If so, I would say it is highly unlikely the RAM has anything to do with your problems.

Yeah, ran the Passmark memtest86 from USB with ram at 2666 MHz @ 1.35v (XMP) and had no errors.

I'm not too sure. The RAM can be returning entirely correct values but still cause system instability under high load. I've had similar symptoms with my Ryzen rig that were resolved by increasing the ram/SOC voltage, but Memtest worked fine before doing this

EDIT: s/to/too/g

Kinda broke already, not sure I'll be able to sell my ram for enough to grab a QVL stick.

Would anyone here have any recommendations for ram that's on this list? http://download.gigabyte.us/FileList/Memory/mb_memory_ga-ax370-gaming-k5.pdf

Any of the Samsung brand memory that can go above 2666MHz on that list should be pretty good.
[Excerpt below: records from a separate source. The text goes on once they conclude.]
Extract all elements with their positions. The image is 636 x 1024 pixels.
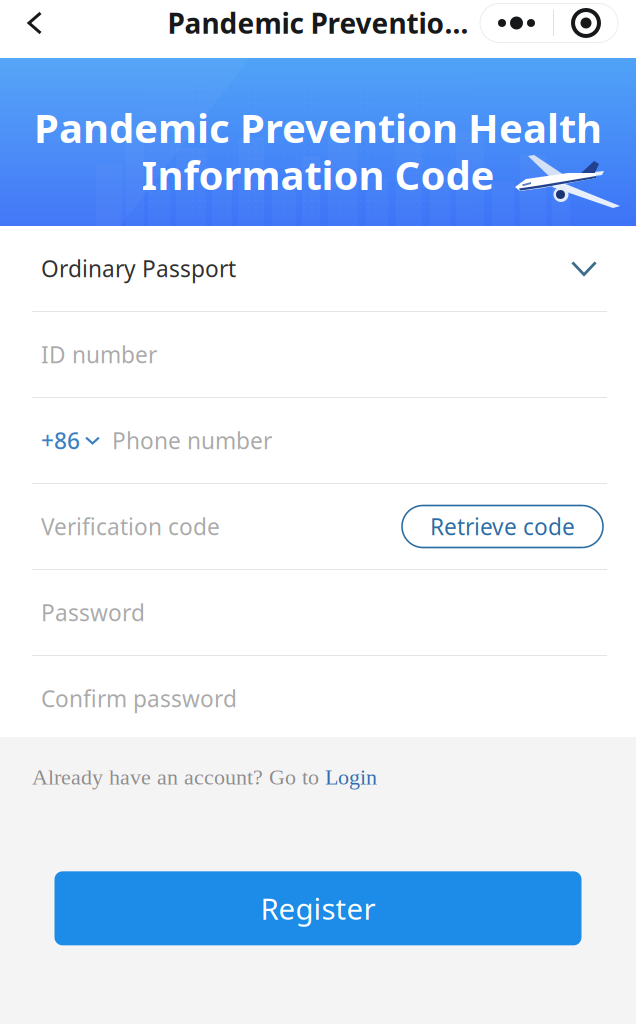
staticText: ID number — [41, 339, 157, 370]
staticText: Information Code — [142, 148, 494, 201]
staticText: Verification code — [41, 511, 220, 542]
button[interactable]: Retrieve code — [402, 506, 603, 548]
button[interactable]: Register — [54, 871, 582, 945]
staticText: Pandemic Preventio... — [168, 4, 468, 42]
staticText: Pandemic Prevention Health — [34, 101, 602, 154]
staticText: Already have an account? Go to — [32, 765, 325, 789]
staticText: Confirm password — [41, 683, 237, 714]
staticText: Register — [260, 889, 376, 928]
staticText: Ordinary Passport — [41, 253, 236, 284]
button[interactable]: Login — [325, 765, 377, 789]
button[interactable]: More options — [480, 4, 618, 42]
staticText: Password — [41, 597, 145, 628]
staticText: +86 — [41, 425, 80, 456]
button[interactable]: Ordinary Passport — [32, 226, 607, 312]
button[interactable]: +86 — [41, 425, 102, 456]
staticText: Phone number — [112, 425, 272, 456]
staticText: Retrieve code — [430, 511, 575, 542]
button[interactable]: Back — [11, 0, 59, 46]
staticText: Login — [325, 765, 377, 789]
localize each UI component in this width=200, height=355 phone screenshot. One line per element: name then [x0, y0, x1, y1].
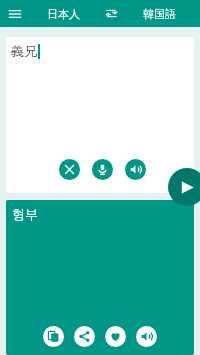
staticText: 義兄 — [11, 43, 37, 59]
button[interactable]: Speak — [136, 326, 157, 347]
button[interactable]: Clear — [59, 159, 80, 180]
button[interactable]: 韓国語 — [126, 0, 192, 27]
button[interactable]: 日本人 — [30, 0, 96, 27]
staticText: 日本人 — [47, 7, 80, 21]
button[interactable]: Swap languages — [96, 0, 126, 27]
button[interactable]: Voice input — [92, 159, 113, 180]
button[interactable]: Copy — [43, 326, 64, 347]
button[interactable]: Speak — [125, 159, 146, 180]
staticText: 韓国語 — [143, 7, 176, 21]
button[interactable]: Translate — [168, 168, 200, 206]
button[interactable]: 형부 — [12, 206, 38, 222]
button[interactable]: Share — [74, 326, 95, 347]
button[interactable]: Menu — [0, 0, 30, 27]
button[interactable]: Favorite — [105, 326, 126, 347]
button[interactable]: 義兄 — [11, 43, 40, 59]
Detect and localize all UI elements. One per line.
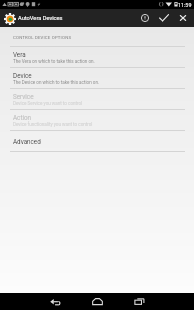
staticText: CONTROL DEVICE OPTIONS xyxy=(13,35,72,40)
button[interactable]: Vera xyxy=(0,47,194,67)
button[interactable]: Advanced xyxy=(0,131,194,151)
staticText: Vera xyxy=(13,51,26,58)
button[interactable] xyxy=(3,12,16,25)
staticText: Device Service you want to control xyxy=(13,101,83,106)
button[interactable]: Cancel xyxy=(173,9,193,27)
button[interactable]: Action xyxy=(0,110,194,130)
staticText: Device xyxy=(13,72,32,79)
staticText: Action xyxy=(13,114,32,121)
staticText: Service xyxy=(13,93,34,100)
button[interactable]: Recents xyxy=(129,293,149,310)
button[interactable]: Service xyxy=(0,89,194,109)
button[interactable]: Back xyxy=(45,293,65,310)
button[interactable]: Home xyxy=(87,293,107,310)
staticText: AutoVera Devices xyxy=(18,15,63,22)
button[interactable]: Info xyxy=(136,9,154,27)
button[interactable]: Device xyxy=(0,68,194,88)
staticText: 11:59 xyxy=(178,2,192,8)
button[interactable]: Done xyxy=(154,9,173,27)
staticText: The Vera on which to take this action on… xyxy=(13,59,95,64)
staticText: Advanced xyxy=(13,138,41,145)
staticText: Device functionality you want to control xyxy=(13,122,93,127)
staticText: The Device on which to take this action … xyxy=(13,80,100,85)
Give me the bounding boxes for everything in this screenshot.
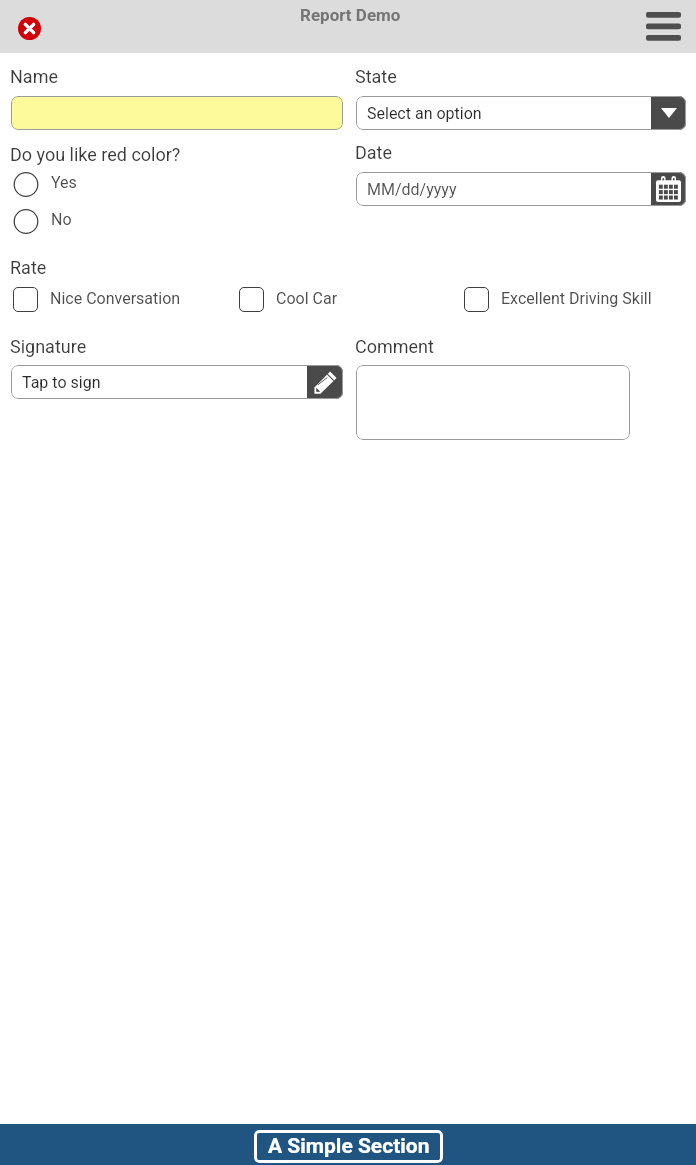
button[interactable]: Menu [646, 12, 681, 41]
button[interactable]: Close [18, 17, 41, 40]
button[interactable]: A Simple Section [254, 1130, 443, 1163]
staticText: No [51, 210, 72, 229]
staticText: Yes [51, 173, 77, 192]
staticText: State [355, 66, 397, 87]
staticText: Nice Conversation [50, 289, 181, 308]
staticText: Comment [355, 336, 434, 357]
button[interactable]: Tap to sign [11, 365, 343, 399]
button[interactable]: No [13, 209, 153, 234]
staticText: Select an option [367, 104, 482, 123]
staticText: Do you like red color? [10, 144, 181, 165]
button[interactable]: Nice Conversation [13, 287, 181, 312]
staticText: Tap to sign [22, 373, 101, 392]
staticText: Rate [10, 257, 47, 278]
button[interactable]: Comment input field [356, 365, 630, 440]
staticText: A Simple Section [268, 1134, 430, 1159]
button[interactable]: Name input field [11, 96, 343, 130]
staticText: Signature [10, 336, 87, 357]
button[interactable]: Yes [13, 172, 153, 197]
staticText: MM/dd/yyyy [367, 180, 457, 199]
staticText: Cool Car [276, 289, 338, 308]
button[interactable]: Sign [307, 365, 343, 399]
staticText: Name [10, 66, 58, 87]
button[interactable]: MM/dd/yyyy [356, 172, 686, 206]
staticText: Date [355, 142, 393, 163]
staticText: Report Demo [300, 5, 401, 25]
button[interactable]: Cool Car [239, 287, 338, 312]
button[interactable]: Select an option [356, 96, 686, 130]
staticText: Excellent Driving Skill [501, 289, 652, 308]
button[interactable]: Pick date [651, 172, 686, 206]
button[interactable]: Excellent Driving Skill [464, 287, 652, 312]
Obliviously the support on Linux is more recent thus makes it more unstable. That is why it is important to have the most recent kernel possible. But in general is it a bad a idea to use sticks that are not in the QVL. It is bound to create some instabilities at some point. Even if the specific freezes are not because of the RAM. Quite frustrating actually to need a chart just for you damn RAM sticks but that is how it is.